The Striker (Gods of the Game Book 1) -
The Striker: Chapter 6
“Who drove you home?”
“What makes you think someone drove me home?” I unpacked our Chinese takeaway and avoided my brother’s eyes. “I always take the tube.”
It wasn’t Thursday, but he showed up at my flat an hour ago after he finished dealing with our father’s situation. I took one look at his face, let him in, and ordered us food.
Sometimes, sibling intuition trumped explanations.

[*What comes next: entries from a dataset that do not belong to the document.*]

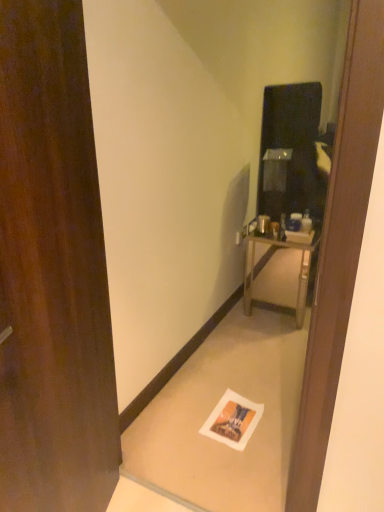 Question: Is brown wood door at left taller or shorter than metallic silver nightstand at right?

Choices:
 (A) tall
 (B) short

Answer: (A)

Question: Relative to metallic silver nightstand at right, is brown wood door at left in front or behind?

Choices:
 (A) behind
 (B) front

Answer: (B)

Question: Which object is the closest to the metallic silver nightstand at right?

Choices:
 (A) brown wood door at left
 (B) white paper at lower center

Answer: (B)

Question: Which object is the closest to the white paper at lower center?

Choices:
 (A) brown wood door at left
 (B) metallic silver nightstand at right

Answer: (A)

“It’s a long walk to the tube station, and you don’t have an umbrella drying in the hall. Therefore, you didn’t take the tube.” Vincent shrugged. We were seated at my kitchen table in our usual spots—me next to the window, him next to the fridge. “Elementary, my dear Watson.”
“Wow, I have Sherlock Holmes in my kitchen. Someone call BBC One and tell them they need another reboot.”
“Ha ha.” Vincent snagged a spring roll from its container. “It wasn’t Carina, was it? Because I haven’t forgotten the time she drove my Lambo into the curb.”
“She’s apologized multiple times for that,” I said, suppressing a laugh at the memory of Vincent’s face when he saw the scratch on his precious car. Carina was like a second sister to him, which was the only reason he’d let her behind the wheel. “And no, it wasn’t her. It was someone else from the academy.”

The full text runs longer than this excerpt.